To evaluate the safety and efficacy of MSCdE therapy in TBI patients.
Five patients (mean age 27.00 ± 4.06 years) with TBI from combat injuries were treated with six rounds of MSCdE therapy (3 mL intrathecally and 3 mL intramuscularly per round). The patients were followed for one year. Adverse events were assessed using the Common Terminology Criteria for Adverse Events version 5.0 (CTCAE v5.0), and functional outcomes were evaluated with the functional independence measure (FIM), Modified Ashworth Scale (MAS), and Karnofsky Performance Scale (KPS).

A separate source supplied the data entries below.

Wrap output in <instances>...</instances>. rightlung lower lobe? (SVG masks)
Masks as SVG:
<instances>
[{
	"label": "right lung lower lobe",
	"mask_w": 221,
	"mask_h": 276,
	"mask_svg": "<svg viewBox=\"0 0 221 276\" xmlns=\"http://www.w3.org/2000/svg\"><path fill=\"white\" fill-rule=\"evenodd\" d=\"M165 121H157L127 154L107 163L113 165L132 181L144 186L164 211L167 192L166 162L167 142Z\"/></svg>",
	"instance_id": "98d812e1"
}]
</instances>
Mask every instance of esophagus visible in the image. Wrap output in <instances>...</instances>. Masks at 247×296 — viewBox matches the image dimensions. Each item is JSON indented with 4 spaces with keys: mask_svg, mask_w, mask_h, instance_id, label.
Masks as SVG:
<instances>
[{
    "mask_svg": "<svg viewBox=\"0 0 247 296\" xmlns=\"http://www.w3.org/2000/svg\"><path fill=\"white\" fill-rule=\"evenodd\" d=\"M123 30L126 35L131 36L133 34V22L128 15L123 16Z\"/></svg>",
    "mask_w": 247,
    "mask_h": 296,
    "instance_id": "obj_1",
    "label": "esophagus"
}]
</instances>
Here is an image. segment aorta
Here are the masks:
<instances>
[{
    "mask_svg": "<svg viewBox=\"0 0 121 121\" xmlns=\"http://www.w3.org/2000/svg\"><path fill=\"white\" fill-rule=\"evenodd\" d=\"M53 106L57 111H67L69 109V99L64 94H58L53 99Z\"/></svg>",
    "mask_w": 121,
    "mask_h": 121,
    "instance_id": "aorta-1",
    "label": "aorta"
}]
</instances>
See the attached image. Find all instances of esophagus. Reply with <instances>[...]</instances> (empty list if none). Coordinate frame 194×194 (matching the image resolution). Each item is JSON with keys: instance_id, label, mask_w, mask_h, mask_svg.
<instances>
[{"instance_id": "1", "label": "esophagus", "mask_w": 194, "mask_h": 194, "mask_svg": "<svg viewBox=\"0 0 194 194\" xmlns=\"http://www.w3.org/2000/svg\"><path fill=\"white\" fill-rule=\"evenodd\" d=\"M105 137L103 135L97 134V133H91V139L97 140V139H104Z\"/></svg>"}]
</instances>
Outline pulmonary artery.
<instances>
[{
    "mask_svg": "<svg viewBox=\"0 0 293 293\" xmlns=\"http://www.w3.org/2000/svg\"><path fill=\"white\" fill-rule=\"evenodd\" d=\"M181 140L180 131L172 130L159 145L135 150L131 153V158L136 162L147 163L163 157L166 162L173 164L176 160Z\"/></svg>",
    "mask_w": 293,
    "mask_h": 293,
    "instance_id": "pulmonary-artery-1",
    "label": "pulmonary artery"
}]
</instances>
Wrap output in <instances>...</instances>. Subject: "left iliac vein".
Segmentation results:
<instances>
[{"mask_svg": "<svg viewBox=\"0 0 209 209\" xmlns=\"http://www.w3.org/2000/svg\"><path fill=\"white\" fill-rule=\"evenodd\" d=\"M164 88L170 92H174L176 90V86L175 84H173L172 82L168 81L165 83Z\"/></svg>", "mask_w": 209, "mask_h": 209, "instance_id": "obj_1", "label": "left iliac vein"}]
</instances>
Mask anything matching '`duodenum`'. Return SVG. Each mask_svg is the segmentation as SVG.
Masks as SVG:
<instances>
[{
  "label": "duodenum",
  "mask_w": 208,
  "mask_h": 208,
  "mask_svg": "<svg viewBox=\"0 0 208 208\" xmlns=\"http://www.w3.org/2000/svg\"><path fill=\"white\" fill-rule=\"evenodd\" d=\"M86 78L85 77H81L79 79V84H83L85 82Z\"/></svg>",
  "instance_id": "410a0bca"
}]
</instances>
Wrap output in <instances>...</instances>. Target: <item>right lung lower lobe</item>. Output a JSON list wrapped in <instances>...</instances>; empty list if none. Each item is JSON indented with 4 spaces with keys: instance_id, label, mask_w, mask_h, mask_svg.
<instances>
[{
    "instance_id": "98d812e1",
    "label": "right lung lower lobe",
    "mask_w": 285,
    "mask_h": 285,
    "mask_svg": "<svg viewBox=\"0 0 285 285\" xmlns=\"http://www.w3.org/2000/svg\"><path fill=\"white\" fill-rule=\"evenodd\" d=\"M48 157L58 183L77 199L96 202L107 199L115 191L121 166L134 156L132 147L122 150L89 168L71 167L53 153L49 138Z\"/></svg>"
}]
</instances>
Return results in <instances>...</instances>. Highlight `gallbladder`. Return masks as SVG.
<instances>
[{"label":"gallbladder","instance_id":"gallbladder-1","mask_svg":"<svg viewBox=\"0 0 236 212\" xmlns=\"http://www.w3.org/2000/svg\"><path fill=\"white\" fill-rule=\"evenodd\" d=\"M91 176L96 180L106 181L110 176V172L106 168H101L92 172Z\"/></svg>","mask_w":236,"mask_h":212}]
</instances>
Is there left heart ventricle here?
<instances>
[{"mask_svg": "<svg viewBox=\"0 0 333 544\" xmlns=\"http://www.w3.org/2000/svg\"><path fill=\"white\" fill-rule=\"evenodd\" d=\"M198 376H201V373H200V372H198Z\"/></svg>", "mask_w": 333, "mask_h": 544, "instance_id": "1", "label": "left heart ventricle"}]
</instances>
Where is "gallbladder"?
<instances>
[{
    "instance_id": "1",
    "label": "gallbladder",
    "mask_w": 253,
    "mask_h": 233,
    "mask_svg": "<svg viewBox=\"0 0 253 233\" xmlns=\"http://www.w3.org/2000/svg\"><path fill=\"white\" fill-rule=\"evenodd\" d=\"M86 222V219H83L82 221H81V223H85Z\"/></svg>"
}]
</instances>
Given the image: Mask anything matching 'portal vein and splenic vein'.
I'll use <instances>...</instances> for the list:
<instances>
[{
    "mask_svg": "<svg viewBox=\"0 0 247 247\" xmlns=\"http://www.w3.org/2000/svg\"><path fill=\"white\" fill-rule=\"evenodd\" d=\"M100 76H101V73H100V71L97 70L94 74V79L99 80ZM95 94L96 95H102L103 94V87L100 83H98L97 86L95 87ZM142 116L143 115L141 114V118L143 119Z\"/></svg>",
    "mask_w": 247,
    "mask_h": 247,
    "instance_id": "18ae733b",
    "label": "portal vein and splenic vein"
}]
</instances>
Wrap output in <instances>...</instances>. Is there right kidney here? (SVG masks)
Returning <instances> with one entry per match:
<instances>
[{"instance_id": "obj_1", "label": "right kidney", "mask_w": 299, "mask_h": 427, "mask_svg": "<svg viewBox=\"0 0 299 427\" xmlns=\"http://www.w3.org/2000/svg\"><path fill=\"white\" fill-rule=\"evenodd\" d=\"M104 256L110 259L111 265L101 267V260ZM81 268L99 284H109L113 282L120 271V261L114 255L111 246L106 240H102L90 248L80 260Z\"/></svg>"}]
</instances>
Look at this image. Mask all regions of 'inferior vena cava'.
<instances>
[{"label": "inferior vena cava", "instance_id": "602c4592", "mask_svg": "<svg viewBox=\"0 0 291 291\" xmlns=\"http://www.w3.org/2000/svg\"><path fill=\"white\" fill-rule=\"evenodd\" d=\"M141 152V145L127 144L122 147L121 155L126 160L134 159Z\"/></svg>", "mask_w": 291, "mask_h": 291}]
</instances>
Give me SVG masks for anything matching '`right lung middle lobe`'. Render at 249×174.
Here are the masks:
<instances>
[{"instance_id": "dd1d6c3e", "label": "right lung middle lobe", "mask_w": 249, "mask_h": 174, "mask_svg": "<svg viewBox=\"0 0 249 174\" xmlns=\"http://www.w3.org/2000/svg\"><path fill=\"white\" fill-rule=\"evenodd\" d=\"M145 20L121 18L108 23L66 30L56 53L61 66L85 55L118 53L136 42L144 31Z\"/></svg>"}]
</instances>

No serious adverse events occurred, and only mild side effects [subfebrile fever (37.5 °C-37.9 °C), pain] were reported (CTCAE Grade 1). FIM motor scores improved significantly (46.20 ± 16.39 to 64.20 ± 18.20, P < 0.01), and FIM cognitive scores also showed significant improvement (30.60 ± 4.56 to 34.00 ± 1.41, P < 0.001). While MAS scores improved (right/left: 4.60/3.60 to 2.20/1.60), these changes were not statistically significant (P > 0.05), possibly due to low baseline spasticity. KPS scores significantly improved (46.00 ± 11.40 to 72.00 ± 8.37, P < 0.001), indicating enhanced overall functional status and quality of life.

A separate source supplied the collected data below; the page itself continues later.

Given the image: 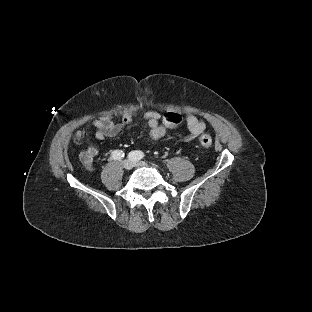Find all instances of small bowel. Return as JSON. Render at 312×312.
<instances>
[{
  "label": "small bowel",
  "mask_w": 312,
  "mask_h": 312,
  "mask_svg": "<svg viewBox=\"0 0 312 312\" xmlns=\"http://www.w3.org/2000/svg\"><path fill=\"white\" fill-rule=\"evenodd\" d=\"M137 114L135 112H128L123 115L120 122H115L111 117L104 116L96 119L92 122V126L95 129V137L97 140L104 138L115 137L121 130L128 124H130ZM142 118L147 122V137L151 140L150 129L151 126L160 121L161 115L157 111H147L142 115ZM185 124L189 130V135L185 138V141L191 142L198 138L206 129L205 122L196 117L193 114L185 115ZM98 154V149L94 145H90L80 153V160L83 166L88 171L94 170V158Z\"/></svg>",
  "instance_id": "c3829d8e"
}]
</instances>
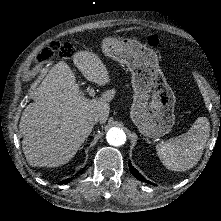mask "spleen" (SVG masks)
Returning <instances> with one entry per match:
<instances>
[{
	"label": "spleen",
	"mask_w": 221,
	"mask_h": 221,
	"mask_svg": "<svg viewBox=\"0 0 221 221\" xmlns=\"http://www.w3.org/2000/svg\"><path fill=\"white\" fill-rule=\"evenodd\" d=\"M210 136V122L198 117L182 135L172 137L156 147L162 163L171 171L183 172L193 168L201 159Z\"/></svg>",
	"instance_id": "obj_1"
}]
</instances>
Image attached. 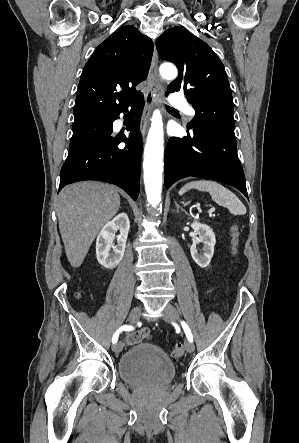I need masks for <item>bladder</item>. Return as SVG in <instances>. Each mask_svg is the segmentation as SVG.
I'll return each instance as SVG.
<instances>
[{
	"mask_svg": "<svg viewBox=\"0 0 299 443\" xmlns=\"http://www.w3.org/2000/svg\"><path fill=\"white\" fill-rule=\"evenodd\" d=\"M117 372L131 386H164L174 380L176 367L159 346L139 343L120 357Z\"/></svg>",
	"mask_w": 299,
	"mask_h": 443,
	"instance_id": "obj_1",
	"label": "bladder"
}]
</instances>
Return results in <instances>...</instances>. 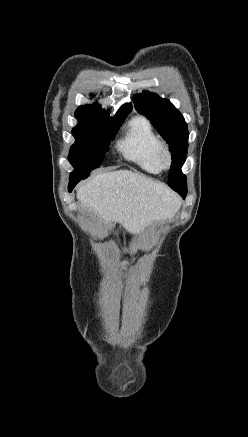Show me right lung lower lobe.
<instances>
[{
    "label": "right lung lower lobe",
    "mask_w": 248,
    "mask_h": 437,
    "mask_svg": "<svg viewBox=\"0 0 248 437\" xmlns=\"http://www.w3.org/2000/svg\"><path fill=\"white\" fill-rule=\"evenodd\" d=\"M80 181V179H70V183H69V192L72 191V189L75 187V185Z\"/></svg>",
    "instance_id": "obj_1"
}]
</instances>
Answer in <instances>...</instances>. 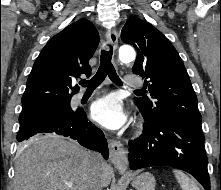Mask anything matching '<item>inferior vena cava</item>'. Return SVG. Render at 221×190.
Here are the masks:
<instances>
[{
	"instance_id": "inferior-vena-cava-1",
	"label": "inferior vena cava",
	"mask_w": 221,
	"mask_h": 190,
	"mask_svg": "<svg viewBox=\"0 0 221 190\" xmlns=\"http://www.w3.org/2000/svg\"><path fill=\"white\" fill-rule=\"evenodd\" d=\"M105 162L101 155L91 153L89 159V177L86 189L87 190H102V170Z\"/></svg>"
}]
</instances>
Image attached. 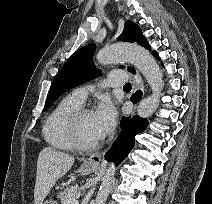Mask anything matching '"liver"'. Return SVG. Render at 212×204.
Wrapping results in <instances>:
<instances>
[{"mask_svg":"<svg viewBox=\"0 0 212 204\" xmlns=\"http://www.w3.org/2000/svg\"><path fill=\"white\" fill-rule=\"evenodd\" d=\"M74 157L52 147H45L38 156L36 182L34 188L35 204H43L56 181L63 177L74 164Z\"/></svg>","mask_w":212,"mask_h":204,"instance_id":"obj_1","label":"liver"}]
</instances>
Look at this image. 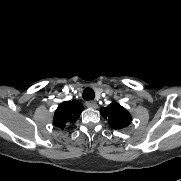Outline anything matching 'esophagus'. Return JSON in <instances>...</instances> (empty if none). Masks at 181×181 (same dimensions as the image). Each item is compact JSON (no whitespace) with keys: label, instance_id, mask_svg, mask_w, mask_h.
<instances>
[{"label":"esophagus","instance_id":"esophagus-1","mask_svg":"<svg viewBox=\"0 0 181 181\" xmlns=\"http://www.w3.org/2000/svg\"><path fill=\"white\" fill-rule=\"evenodd\" d=\"M86 106H87L88 108H93V109H95V108H97V103H96L95 101H87V102H86Z\"/></svg>","mask_w":181,"mask_h":181}]
</instances>
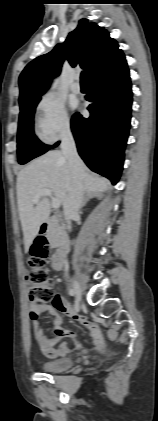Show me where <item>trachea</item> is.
Listing matches in <instances>:
<instances>
[{
    "label": "trachea",
    "mask_w": 158,
    "mask_h": 421,
    "mask_svg": "<svg viewBox=\"0 0 158 421\" xmlns=\"http://www.w3.org/2000/svg\"><path fill=\"white\" fill-rule=\"evenodd\" d=\"M87 81H86V72H82L81 73V83L82 84H85Z\"/></svg>",
    "instance_id": "obj_1"
}]
</instances>
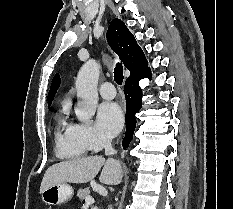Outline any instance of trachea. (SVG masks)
I'll use <instances>...</instances> for the list:
<instances>
[{"mask_svg": "<svg viewBox=\"0 0 233 209\" xmlns=\"http://www.w3.org/2000/svg\"><path fill=\"white\" fill-rule=\"evenodd\" d=\"M123 79V66L118 62L114 68V80L118 85H122Z\"/></svg>", "mask_w": 233, "mask_h": 209, "instance_id": "1", "label": "trachea"}]
</instances>
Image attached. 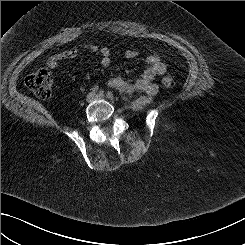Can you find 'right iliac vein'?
<instances>
[{
  "instance_id": "63e3f726",
  "label": "right iliac vein",
  "mask_w": 245,
  "mask_h": 245,
  "mask_svg": "<svg viewBox=\"0 0 245 245\" xmlns=\"http://www.w3.org/2000/svg\"><path fill=\"white\" fill-rule=\"evenodd\" d=\"M94 99H95L94 93H89V94L87 95L86 100H87L88 103L92 102Z\"/></svg>"
}]
</instances>
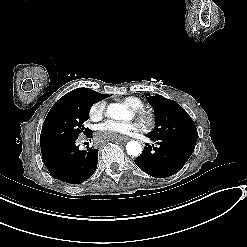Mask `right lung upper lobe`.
<instances>
[{
    "label": "right lung upper lobe",
    "instance_id": "right-lung-upper-lobe-1",
    "mask_svg": "<svg viewBox=\"0 0 247 247\" xmlns=\"http://www.w3.org/2000/svg\"><path fill=\"white\" fill-rule=\"evenodd\" d=\"M83 89H88V88H83ZM88 90H90L92 92V94H93L94 98L97 100V102L110 96V95H107V94H100L98 92H95L92 89H88Z\"/></svg>",
    "mask_w": 247,
    "mask_h": 247
}]
</instances>
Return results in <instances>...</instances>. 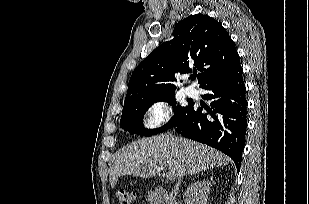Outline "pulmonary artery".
<instances>
[{
	"label": "pulmonary artery",
	"instance_id": "obj_1",
	"mask_svg": "<svg viewBox=\"0 0 309 204\" xmlns=\"http://www.w3.org/2000/svg\"><path fill=\"white\" fill-rule=\"evenodd\" d=\"M185 93L188 96H194L196 94V89L192 86H188V87L185 88Z\"/></svg>",
	"mask_w": 309,
	"mask_h": 204
}]
</instances>
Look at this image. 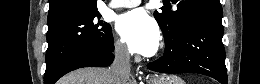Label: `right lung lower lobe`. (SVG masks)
<instances>
[{"mask_svg":"<svg viewBox=\"0 0 260 84\" xmlns=\"http://www.w3.org/2000/svg\"><path fill=\"white\" fill-rule=\"evenodd\" d=\"M113 50L114 45L110 51L97 49L75 51L65 56L52 69L45 71L44 84H54L60 77L78 68L109 66L114 60V56L111 53Z\"/></svg>","mask_w":260,"mask_h":84,"instance_id":"1","label":"right lung lower lobe"}]
</instances>
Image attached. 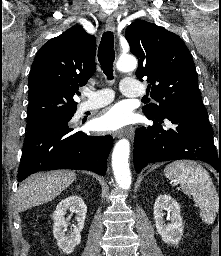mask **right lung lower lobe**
I'll use <instances>...</instances> for the list:
<instances>
[{
    "label": "right lung lower lobe",
    "instance_id": "right-lung-lower-lobe-1",
    "mask_svg": "<svg viewBox=\"0 0 221 256\" xmlns=\"http://www.w3.org/2000/svg\"><path fill=\"white\" fill-rule=\"evenodd\" d=\"M72 117L38 126L25 134L18 181L43 170L78 169L105 175L113 138L88 136L68 125Z\"/></svg>",
    "mask_w": 221,
    "mask_h": 256
}]
</instances>
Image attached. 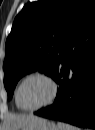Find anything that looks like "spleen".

MSCdE therapy is safe and effective in improving motor function, cognition, and quality of life in TBI patients. Larger, controlled trials are needed to further validate these findings and optimize MSCdE therapy for TBI treatment.

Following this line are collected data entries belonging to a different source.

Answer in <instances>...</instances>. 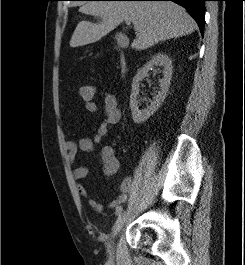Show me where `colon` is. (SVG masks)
Returning <instances> with one entry per match:
<instances>
[{"mask_svg":"<svg viewBox=\"0 0 245 265\" xmlns=\"http://www.w3.org/2000/svg\"><path fill=\"white\" fill-rule=\"evenodd\" d=\"M96 95V88L94 85H83L79 88V96L84 103L94 101Z\"/></svg>","mask_w":245,"mask_h":265,"instance_id":"5ec220e1","label":"colon"}]
</instances>
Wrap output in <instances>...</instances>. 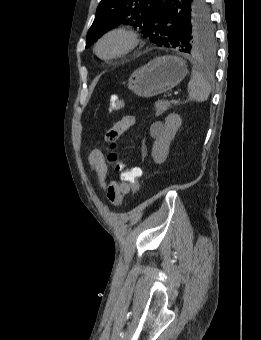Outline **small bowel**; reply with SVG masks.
<instances>
[{
  "instance_id": "obj_1",
  "label": "small bowel",
  "mask_w": 261,
  "mask_h": 340,
  "mask_svg": "<svg viewBox=\"0 0 261 340\" xmlns=\"http://www.w3.org/2000/svg\"><path fill=\"white\" fill-rule=\"evenodd\" d=\"M135 116L124 115L118 120L107 133V140H115L123 135L134 126ZM88 163L92 170L97 175L99 185L105 192L108 201L117 206L121 203L123 197L127 195L131 188L122 178L107 182V174L113 168V165L108 161L104 153L99 149H93L88 155Z\"/></svg>"
}]
</instances>
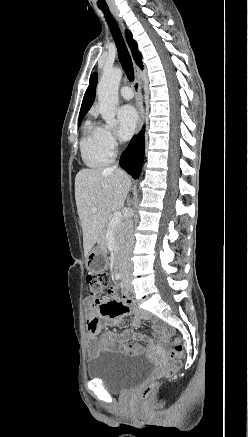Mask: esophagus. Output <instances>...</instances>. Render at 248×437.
Masks as SVG:
<instances>
[{
	"label": "esophagus",
	"instance_id": "34e87169",
	"mask_svg": "<svg viewBox=\"0 0 248 437\" xmlns=\"http://www.w3.org/2000/svg\"><path fill=\"white\" fill-rule=\"evenodd\" d=\"M116 17L119 21V24L122 28V30H125V26L123 24V21L121 19V17L116 14ZM134 69H135V73H136V77H135V81H134V90L136 93V98H137V109H138V129H137V133H139L142 129L143 123H144V108H143V100H142V93H141V80L139 77V73H140V69L139 67L136 65V63L134 62Z\"/></svg>",
	"mask_w": 248,
	"mask_h": 437
}]
</instances>
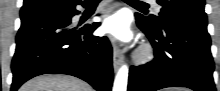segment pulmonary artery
<instances>
[{"label": "pulmonary artery", "instance_id": "1", "mask_svg": "<svg viewBox=\"0 0 220 91\" xmlns=\"http://www.w3.org/2000/svg\"><path fill=\"white\" fill-rule=\"evenodd\" d=\"M151 3H155V1H150ZM156 10L157 11H159V8L158 7H156Z\"/></svg>", "mask_w": 220, "mask_h": 91}]
</instances>
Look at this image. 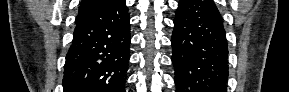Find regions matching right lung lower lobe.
<instances>
[{
	"mask_svg": "<svg viewBox=\"0 0 289 92\" xmlns=\"http://www.w3.org/2000/svg\"><path fill=\"white\" fill-rule=\"evenodd\" d=\"M125 0L81 12L66 55L64 92H124L130 57Z\"/></svg>",
	"mask_w": 289,
	"mask_h": 92,
	"instance_id": "1",
	"label": "right lung lower lobe"
}]
</instances>
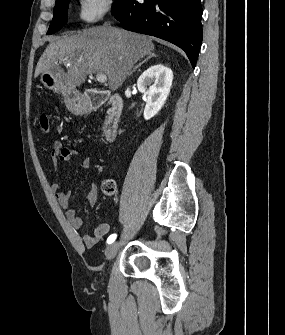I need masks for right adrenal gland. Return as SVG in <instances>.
Wrapping results in <instances>:
<instances>
[{
    "instance_id": "2a0ac1e0",
    "label": "right adrenal gland",
    "mask_w": 285,
    "mask_h": 335,
    "mask_svg": "<svg viewBox=\"0 0 285 335\" xmlns=\"http://www.w3.org/2000/svg\"><path fill=\"white\" fill-rule=\"evenodd\" d=\"M151 58H155L154 54H149L148 58H145V60H143V62H139V64H137V66H135V68H133L132 72H136L137 68H141V66H143V64H146V62H148V60H151ZM132 72H130V74H128V76H131Z\"/></svg>"
}]
</instances>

Core Tip: Mesenchymal stem cell-derived exosomes (MSCdE) therapy shows promise for traumatic brain injury (TBI) patients, with significant improvements in motor and cognitive function reflected in functional independence measure scores. The treatment was well tolerated, with mild, temporary side effects such as subfebrile fever and pain, and no serious adverse events reported. Enhanced Karnofsky Performance Scale scores suggest improved quality of life and functional status, supporting its potential for long-term recovery. While spasticity improvement was observed, it was not statistically significant, possibly due to mild baseline spasticity. These findings support MSCdE therapy as a potential treatment for TBI, warranting further validation through larger randomized controlled trials.